For comparison with other species of Poa and other races of P. pratensis, see P. pratensis ssp. alpigena. The three best diagnostic characters of ssp. irrigata compared with the other subspecies are the bluish green colour (bloom, wax) of the leaves, culms and spikelets, the broadly pyramidal panicle with comparatively few branches at the nodes, and the large and comparatively broad spikelets.
On road verges in a settlement, forming large patches along several roads, on gravelly, dry ground.
Introduced. Found in the settlement Longyearbyen (Adventfjorden at middle Isfjorden, Nordenskiöld Land). The plant has been sown to stabilize road verges, most probably in the early 1990s (Hagen 2001; Alsos et al. in press) and has since spread along roads, probably by vegetative means (detached runners transported in soil). It flowers very late, at the end of August and into September, and it is improbable that any reproduction can take place.
This is a widespread race or species in the P. pratensis group in W and NW Europe, mainly coastal (dry salt marshes, coastal cliffs) but also on inland shores and on trampled ground where its low sward is not over-grown by taller competitors. It reaches the Arctic on the European mainland but probably only the shrub tundra zone (zone E in Elven et al. 2011).

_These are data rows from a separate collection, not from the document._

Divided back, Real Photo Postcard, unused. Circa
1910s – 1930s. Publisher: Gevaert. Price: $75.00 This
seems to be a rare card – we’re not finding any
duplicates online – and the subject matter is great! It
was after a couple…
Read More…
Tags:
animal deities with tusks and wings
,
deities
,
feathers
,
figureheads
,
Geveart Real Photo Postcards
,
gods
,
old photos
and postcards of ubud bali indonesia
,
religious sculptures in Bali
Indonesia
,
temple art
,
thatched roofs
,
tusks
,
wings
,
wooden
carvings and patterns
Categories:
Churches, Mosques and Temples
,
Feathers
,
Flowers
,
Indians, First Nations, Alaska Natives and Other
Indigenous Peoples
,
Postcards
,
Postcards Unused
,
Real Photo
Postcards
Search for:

The late flowering is probably the reason why it was discovered as late as in 2009, after it had been present for probably ca. 15 years and a few tens of meters from the University Centre building in Longyerbyen. It was then found in large quantities between the University Centre (UNIS) and the shopping district, along the roads where every biologist visiting Longyearbyen walks every day. When looking for it at the end of July in 2010, it was seen only as an anonymous grass sward without any signs of flowering culms yet; however, in the good summer of 2014 it had developed panicles at the end of July.
Alsos, I.G., Ware, C. & Elven, R. In press (2015). Past Arctic aliens have passed away, current ones may stay. – Biological Invasions.
Elven, R., Murray, D.F., Razzhivin, V. & Yurtsev, B.A. (eds.) 2011. Annotated Checklist of the Panarctic Flora (PAF).
Hagen, D. 2001. Botanikk og byfornyelse. Å plukke blomster med bulldoser. – In: Arlov, T.B. (ed.), Fra company town til folkestyre: samfunnsbygging i Longyearbyen på 78° nord: 155–163. – Svalbard samfunnsdrift, Longyearbyen.